# Spotlight Implicit Sequence

A model for recommending items given a sequence of previous user item interactions.

[Spotlight Documentation](https://maciejkula.github.io/spotlight/sequence/implicit.html)

## Table of contents

* [Sample files](#sample-files)
* [Step 1 - Prepare training data](#prepare-training-data)
 * [Download movielens 100k dataset](#download-movielens)
 * [Import ratings data](#import-ratings-data)
 * [Create training data file](#create-training-data-file)
 * [Upload training data file](#upload-training-data)
* [Step 2 - Create a model](#create-model)
 * [Run a SageMaker training job](#run-training-job)
 * [Create a SageMaker model](#create-sagemaker-model)
* [Step 3 - Get recommendations (inference)](#get-recommendations)
 * [Import movie titles](#import-movie-titles)
 * [Example users](#example-users)
 * [Create sequences for prediction](#create-sequences)
 * [Create batch transform input file](#create-batch-input)
 * [Upload the batch transform input file to s3](#upload-batch-input)
 * [Run the Batch Transform Job](#run-transform)
 * [Download the batch results](#download-batch-results)
 * [Recommendations with scores](#recommendations)
 * [User history](#user-history)
* [Step 4 - Optional Cleanup](#cleanup)

## Sample files <a id="sample-files"></a>

These links are to example files on github.
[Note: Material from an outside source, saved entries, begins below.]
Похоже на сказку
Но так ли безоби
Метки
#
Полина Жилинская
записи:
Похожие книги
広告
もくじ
* [training input file](https://github.com/outpace/sagemaker-examples/blob/master/sequence_train_data/ml-100k-gt2.csv)
* [batch transform input file](https://github.com/outpace/sagemaker-examples/blob/master/sequence_batch_input/recommendation.requests)
* [batch transform output file](https://github.com/outpace/sagemaker-examples/blob/master/spotlight_sequence/recommendation.requests.out)
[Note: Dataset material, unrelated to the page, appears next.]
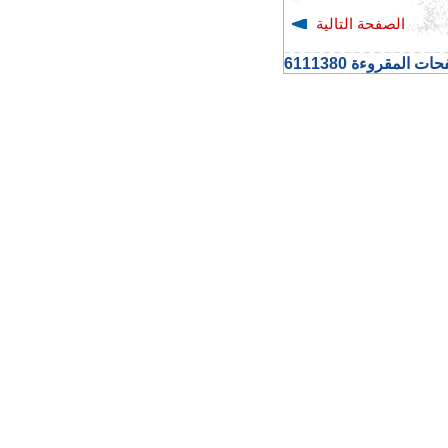
الصفحة التالية
ت المقروءة 6111380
## Step 1 - Prepare training data <a id="prepare-training-data"></a>
### Download movielens 100k dataset <a id="download-movielens"></a>

In [1]:
!wget --no-clobber http://files.grouplens.org/datasets/movielens/ml-100k.zip
!unzip -o ml-100k.zip

--2018-11-02 15:31:55--  http://files.grouplens.org/datasets/movielens/ml-100k.zip
Resolving files.grouplens.org (files.grouplens.org)... 128.101.34.235
Connecting to files.grouplens.org (files.grouplens.org)|128.101.34.235|:80... connected.
HTTP request sent, awaiting response... 200 OK
Length: 4924029 (4.7M) [application/zip]
Saving to: ‘ml-100k.zip’


2018-11-02 15:31:55 (18.5 MB/s) - ‘ml-100k.zip’ saved [4924029/4924029]

Archive:  ml-100k.zip
   creating: ml-100k/
  inflating: ml-100k/allbut.pl       
  inflating: ml-100k/mku.sh          
  inflating: ml-100k/README          
  inflating: ml-100k/u.data          
  inflating: ml-100k/u.genre         
  inflating: ml-100k/u.info          
  inflating: ml-100k/u.item          
  inflating: ml-100k/u.occupation    
  inflating: ml-100k/u.user          
  inflating: ml-100k/u1.base         
  inflating: ml-100k/u1.test         
  inflating: ml-100k/u2.base         
  inflating: ml-100k/u2.test         
  inflating: ml-100k/u3.base    

### Import ratings data <a id="import-ratings-data"></a>

Keep only ratings strictly higher than 2 to make this an implicit dataset.

In [2]:
import pandas as pd

sequence_df = pd.read_csv('ml-100k/u.data', sep="\t", header=None, names=["user_id", "item_id", "rating", "timestamp"])
sequence_df = sequence_df[sequence_df.rating>2].drop(["rating"], axis=1)
sequence_df.head()

Unnamed: 0,user_id,item_id,timestamp
0,196,242,881250949
1,186,302,891717742
5,298,474,884182806
7,253,465,891628467
8,305,451,886324817


### Create training data file <a id="create-training-data-file"></a>

Create a csv file from the dataframe above. Do not include the index, but include headers `user_id`, `item_id`, and `timestamp`. Show the head of the file.

In [3]:
train_data_dir = 'sequence_train_data'
train_data_file = '{}/ml-100k-gt2.csv'.format(train_data_dir)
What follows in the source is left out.